I pulled away from the bottle after taking the majority of the content down.
No matter the diversions that had now entered my life, I still went back to what happened in Miami. If shit had gone the way that it should have, I wouldn’t have been in this mess. But what I couldn’t do was erase what happened in Miami. It made no difference that I beat the shit out of Eddie when I sent Lincoln after Georgia. Or that I held my gun to his head, trigger finger itching with the urge to end that motherfucker’s life. The bottom line was that when it came down to me picking sides, to Lincoln, I had chosen wrong. Bottom line, loyalty was everything and betrayal was a hard pill to swallow.
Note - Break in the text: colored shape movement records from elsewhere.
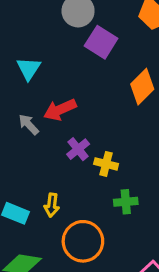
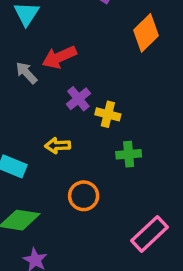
yellow arrow: (52, 205) -> (58, 146), moved, turned 80
orange circle: (83, 241) -> (84, 196), size x0.7

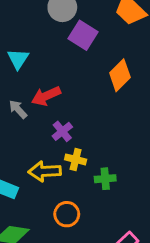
yellow cross: (108, 114) -> (76, 159), moved
yellow arrow: (58, 146) -> (45, 171), size x1.5

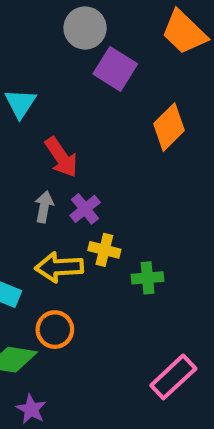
red arrow: (46, 96) -> (61, 157), turned -100
gray arrow: (18, 109) -> (44, 207), moved, turned 54
orange circle: (67, 214) -> (55, 330), moved

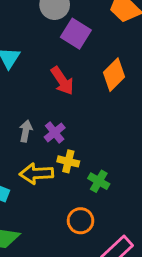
red arrow: (61, 157) -> (62, 81), moved
green cross: (147, 278) -> (99, 181), turned 35
orange circle: (55, 330) -> (80, 221), moved

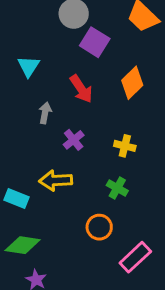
gray arrow: (26, 131) -> (45, 113), moved
yellow cross: (68, 161) -> (125, 146), moved

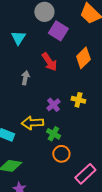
cyan triangle: (29, 66) -> (18, 38), moved
purple cross: (74, 140) -> (53, 105), moved
green cross: (117, 188) -> (53, 134), moved

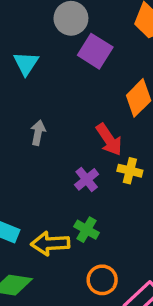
red arrow: (49, 62) -> (109, 140), moved
yellow arrow: (32, 123) -> (50, 243), moved
orange circle: (61, 154) -> (102, 280), moved

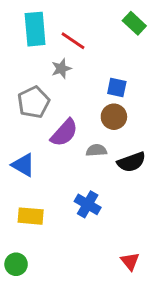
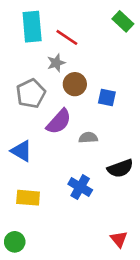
blue square: (117, 88) -> (107, 98), moved
brown circle: (114, 117) -> (75, 84), moved
black semicircle: (131, 162) -> (120, 168), moved

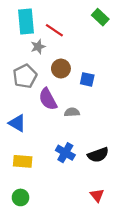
gray star: (56, 63) -> (38, 47), moved
purple semicircle: (59, 122) -> (48, 99), turned 110
black semicircle: (120, 168) -> (98, 155), moved
green circle: (15, 242) -> (21, 197), moved

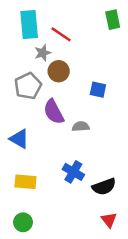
green rectangle: (100, 17) -> (113, 20), turned 35
brown circle: (61, 69) -> (59, 71), moved
black semicircle: (98, 155) -> (104, 187), moved

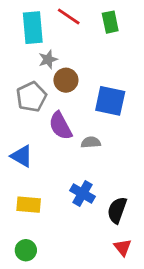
green rectangle: (113, 20) -> (110, 22), moved
red line: (61, 34) -> (69, 17), moved
blue square: (98, 90) -> (110, 101), size x1.6
black semicircle: (104, 187) -> (117, 210), turned 130

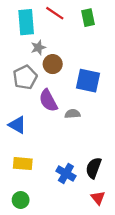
blue cross: (83, 194) -> (66, 173), moved

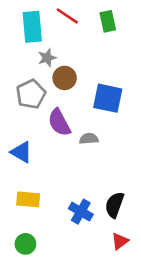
red triangle: (98, 198) -> (120, 241), turned 32

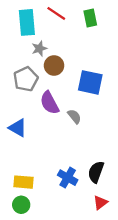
gray semicircle: (89, 139) -> (74, 116), turned 56
yellow rectangle: (28, 199) -> (23, 182), moved

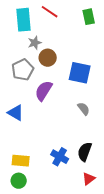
green rectangle: (90, 18) -> (89, 17), moved
purple semicircle: (50, 103) -> (44, 91), turned 60
gray semicircle: (74, 116) -> (84, 109), moved

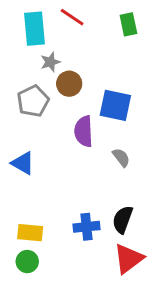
purple semicircle: (44, 91) -> (84, 131), moved, turned -35
blue cross: (60, 157) -> (87, 227), turned -36
red triangle: (89, 179) -> (128, 259), size x1.6

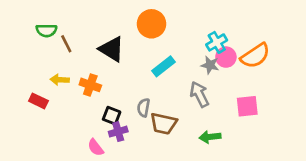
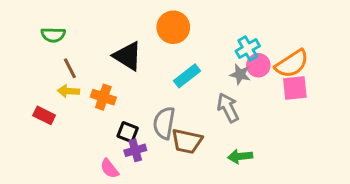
brown line: (66, 44) -> (70, 68), moved
pink square: (247, 106) -> (295, 88), moved
gray semicircle: (143, 108) -> (164, 123), size x1.5

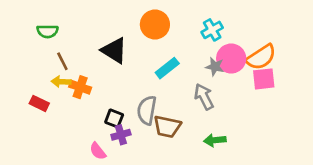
cyan cross: (248, 49) -> (212, 30), moved
pink circle: (258, 65) -> (231, 59), size x1.4
orange cross: (103, 97) -> (80, 87), moved

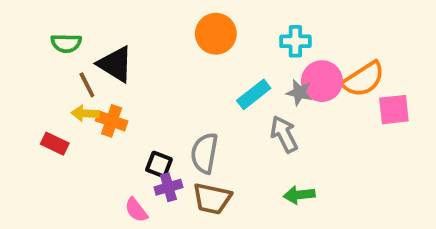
cyan cross: (212, 30) -> (295, 41), turned 30
black triangle: (114, 50) -> (115, 64), moved
cyan rectangle: (167, 68) -> (254, 94), moved
pink square: (264, 79) -> (394, 110), moved
brown trapezoid: (167, 127) -> (212, 199), moved

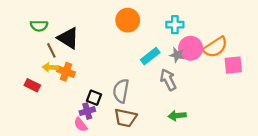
purple cross: (168, 187) -> (87, 111), moved

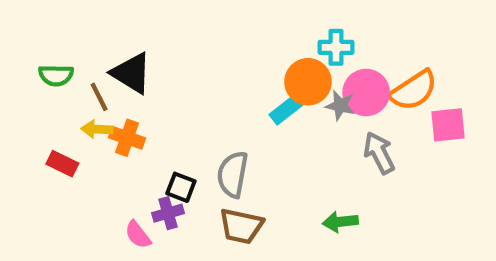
orange circle: (128, 20) -> (308, 82), moved
green semicircle: (39, 26) -> (56, 75), moved
gray arrow: (168, 80) -> (379, 153), moved
pink semicircle: (81, 125) -> (138, 235), moved

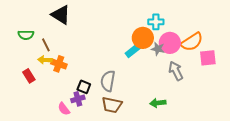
black triangle: (131, 73) -> (61, 15), moved
red rectangle: (62, 164) -> (29, 76), turned 32

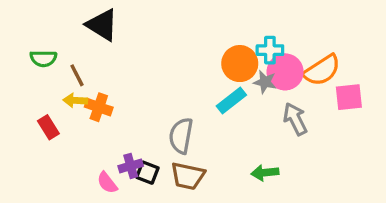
cyan cross: (156, 22) -> (270, 50), moved
cyan rectangle: (134, 50) -> (231, 100), moved
black square: (84, 87) -> (147, 173), moved

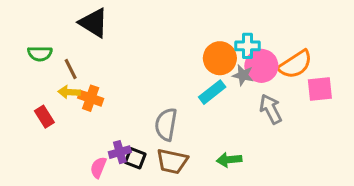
green arrow: (265, 173) -> (229, 160), moved
pink semicircle: (107, 183) -> (98, 167), turned 60

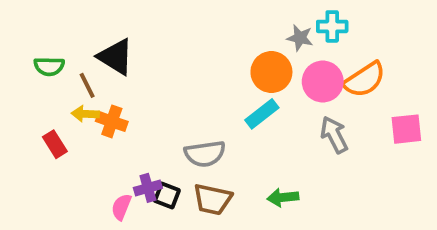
black triangle: (94, 23) -> (116, 57), moved
cyan cross: (248, 46) -> (332, 26), moved
gray star: (243, 75) -> (300, 38), moved
pink square: (320, 89) -> (406, 129), moved
gray semicircle: (166, 124) -> (205, 154), turned -108

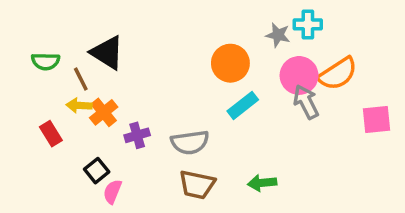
orange circle: (271, 72) -> (230, 63), moved
orange cross: (112, 121) -> (104, 112), turned 32
gray arrow: (334, 135) -> (306, 102), moved
purple cross: (148, 188) -> (137, 135), moved
black square: (167, 196) -> (97, 171), moved, turned 30

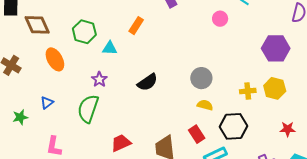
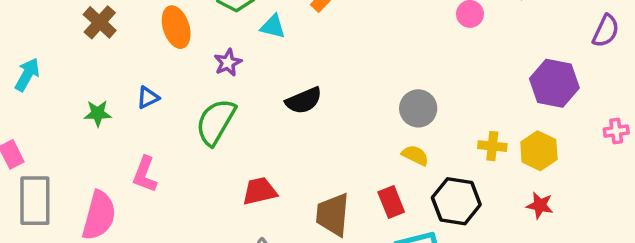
purple star: (99, 79) -> (228, 63), moved
black semicircle: (147, 82) -> (304, 101), moved
red star: (288, 129) -> (540, 205), moved

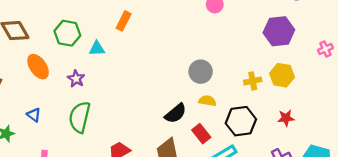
blue triangle: (148, 98) -> (34, 115), turned -40
black semicircle: (304, 101) -> (176, 113), moved
red star: (540, 205) -> (286, 118), moved

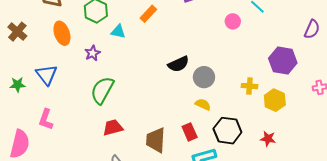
yellow cross: (253, 81) -> (249, 86), moved
black semicircle: (176, 113) -> (178, 64), moved
blue triangle: (34, 115) -> (46, 75), size x1.6
green semicircle: (80, 117) -> (102, 90), moved

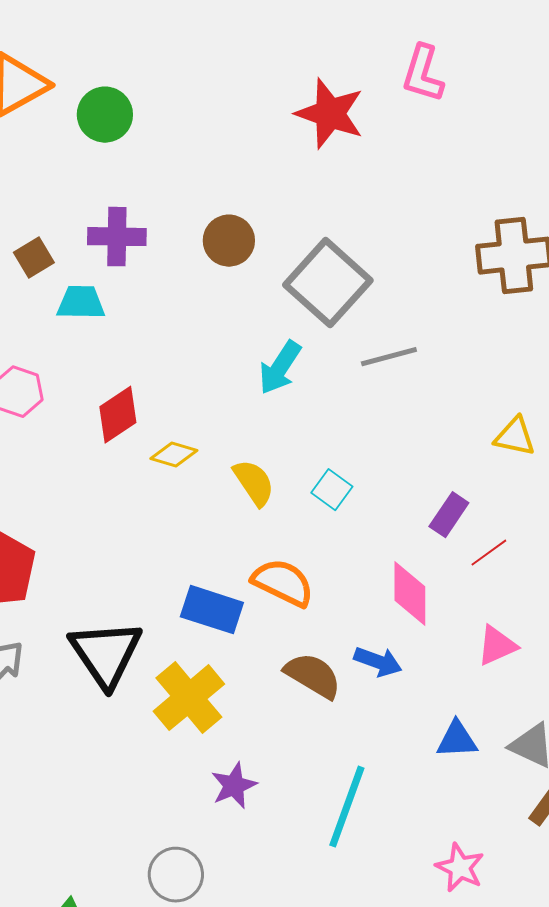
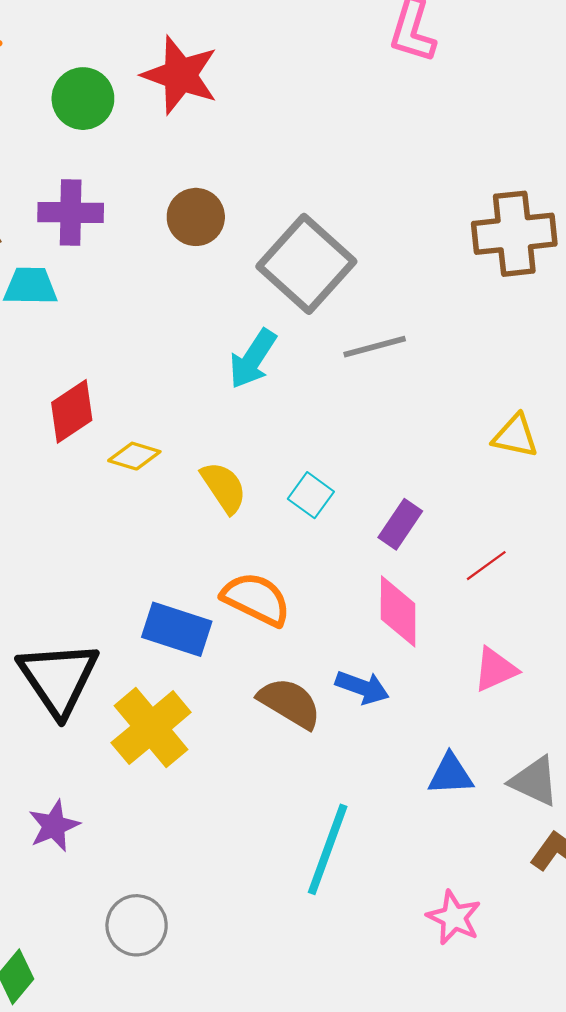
red star: (330, 114) -> (180, 75), moved
green circle: (105, 115) -> (83, 99), moved
purple rectangle: (449, 515) -> (400, 524), moved
purple star: (234, 786) -> (54, 826), moved

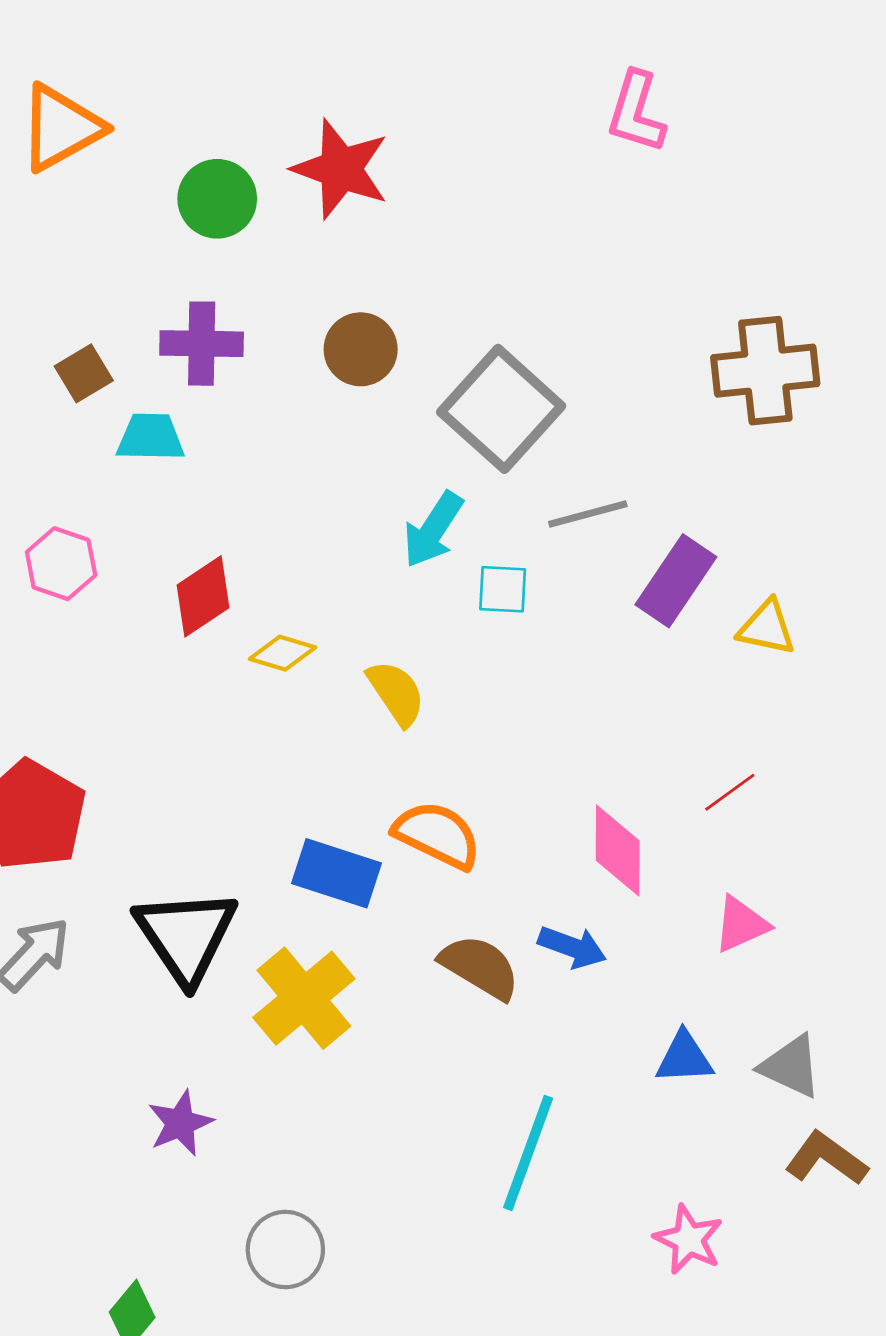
cyan square: (311, 495) -> (503, 589), moved, turned -33
purple rectangle: (400, 524) -> (676, 581), moved, size x1.4

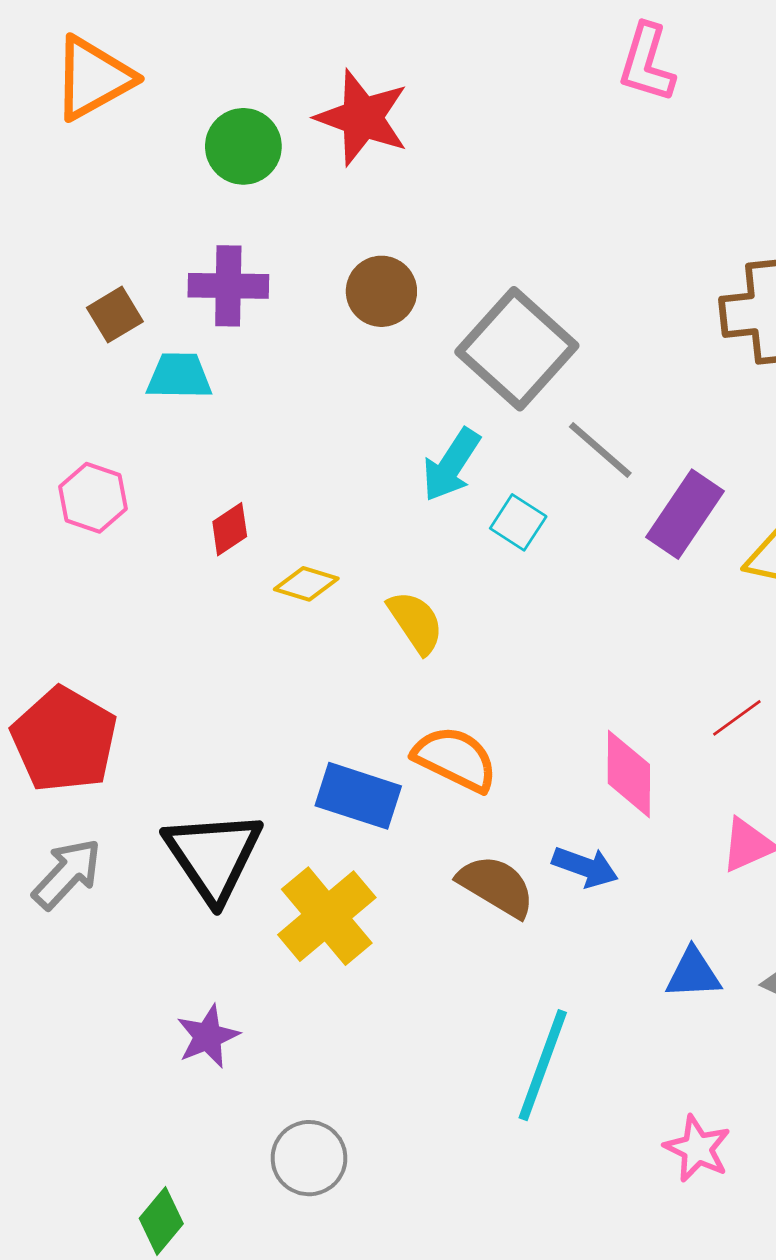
gray line: (588, 514) -> (600, 450), turned 56
cyan square: (503, 589) -> (518, 522), turned 30
red diamond: (203, 596) -> (230, 529), size x0.7

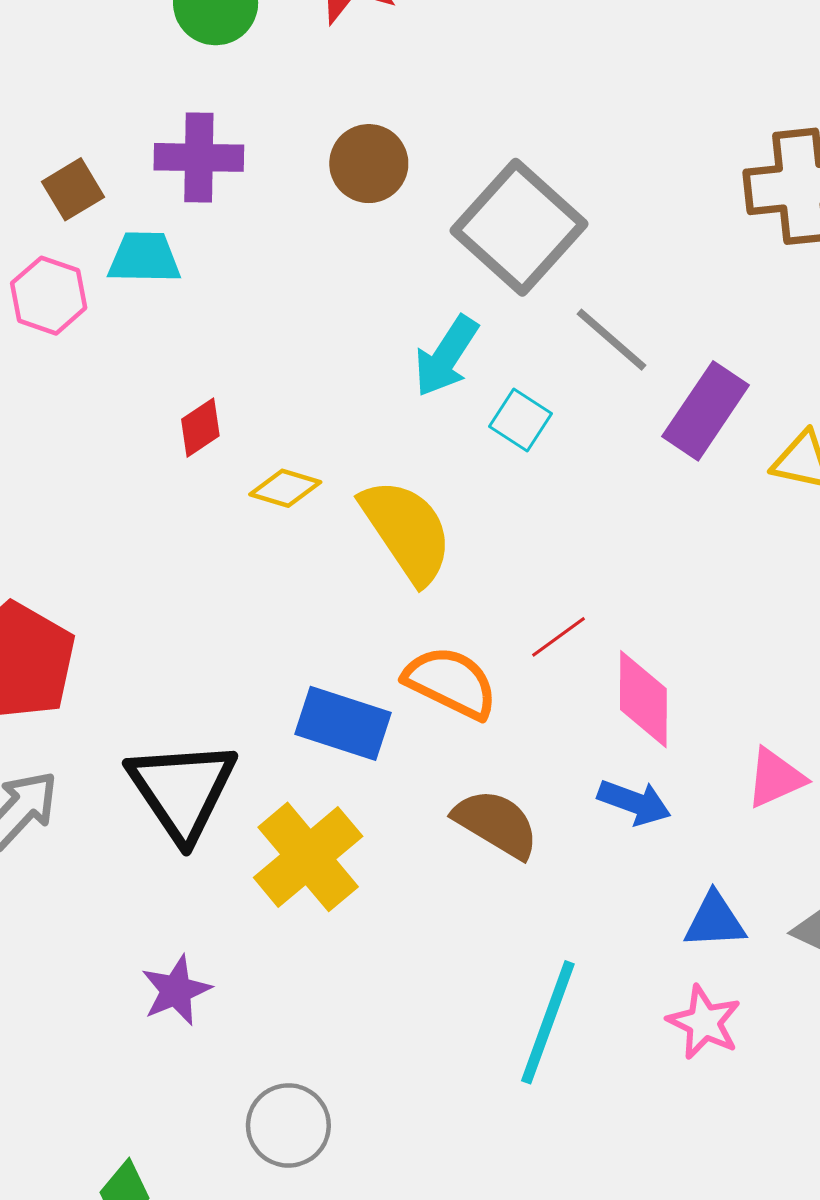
pink hexagon: (93, 498) -> (49, 296), moved
yellow semicircle: (416, 622) -> (407, 531), size x1.5
red line: (737, 718) -> (558, 637), moved
blue arrow: (585, 867) -> (634, 802), moved
pink star: (697, 1149) -> (704, 1022), moved

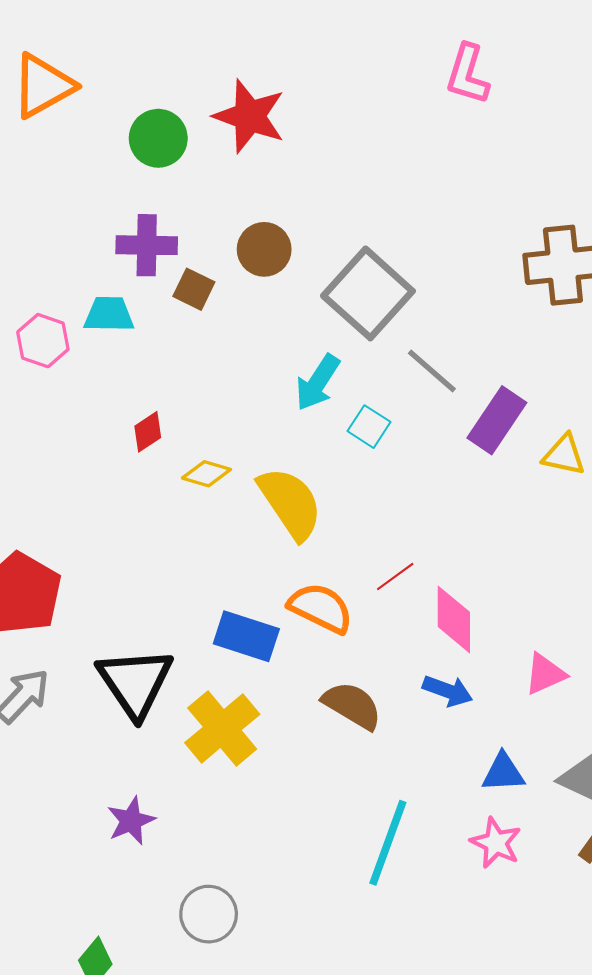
brown square: (73, 189) -> (194, 289), moved, turned -33

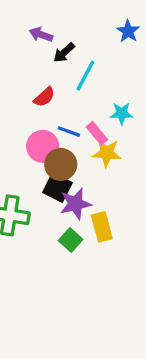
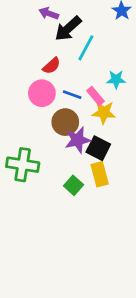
black arrow: (64, 53) -> (68, 29), size x1.5
pink circle: (43, 146) -> (42, 93), moved
black square: (57, 187) -> (98, 148), moved
purple star: (75, 204) -> (78, 140), moved

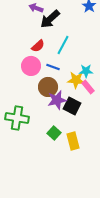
cyan line: (86, 48) -> (63, 45), moved
cyan star: (116, 79) -> (86, 71), moved
pink rectangle: (96, 96) -> (88, 87), moved
yellow rectangle: (100, 174) -> (73, 141), moved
Bottom line, yeah, I had fucked up.
I let Pops’ twisted thoughts and explanations on why I shouldn’t kill Eddie prevent me from doing what I knew in my gut was right. The piece of shit deserved to die, as far as I was concerned. He was going to kill Lincoln, me, and possibly my father. However, Pops didn’t see Eddie the way that I did. He didn’t see him as a worthless motherfucker whose life was forfeited. He swore he merely saw a son that lost his way. He wanted to handle this in-house and his way. However, rewarding him with control in our family business wasn’t what I called punishment.